Von Andreas Zielcke

Es gibt Menschenleben, die so jämmerlich verlaufen, daß viele darauf nur noch mit der lähmenden Frage nach dem "Sinn" reagieren wollen. Doch sind es häufig nicht ominöse Schicksalsschläge, sondern konkrete Dritte und Institutionen, die die Katastrophe auf dem Gewissen haben.

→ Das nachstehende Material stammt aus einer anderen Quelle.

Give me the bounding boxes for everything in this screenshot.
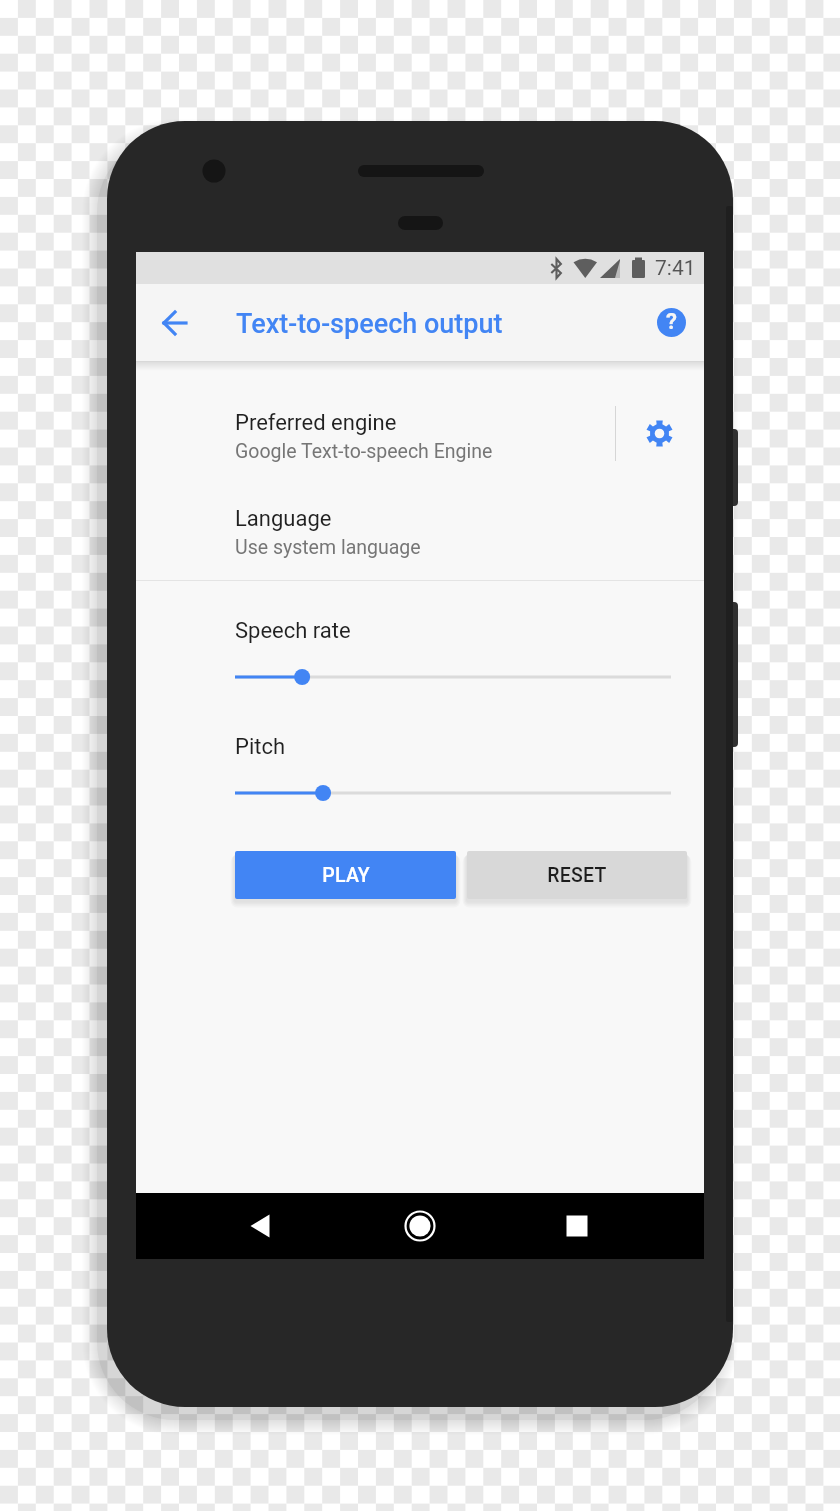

So war es im Leben und beim Tod Isidore Zimmermans. Im Oktober vergangenen Jahres brachte die Washington Post diese Meldung: "Isidore Zimmerman, 66, der 24 Jahre für einen Mord, den er nicht begangen hatte, hinter Gittern saß und später gegen den Staat New York ein Schadenersatzurteil über 1 Million Dollar wegen rechtwidriger Freiheitsentziehung erreichte, starb am 12. Oktober an einer Herzattacke."

24 Jahre als "Mörder" im Gefängnis, davon anfangs neun Monate in der Todeszelle. Nach der Freilassung 20 Jahre Kampf mit der Justiz um Entschädigung. Kurz vor dem juristischen Sieg heimgesucht von einer äußerst seltenen Krankheit, wie sie nur Unglücksmenschen wie Isidore Zimmerman treffen können, dann schließlich das Schadenersatzurteil zu seinen Gunsten. Von der einen Million Dollar blieben, abzüglich Anwaltskosten, 660 000 Dollar. Als kurz darauf sogar die Krankheit abklang, konnte er endlich leben: Vier Monate, nachdem er das Geld erhalten hatte, brach er tot zusammen.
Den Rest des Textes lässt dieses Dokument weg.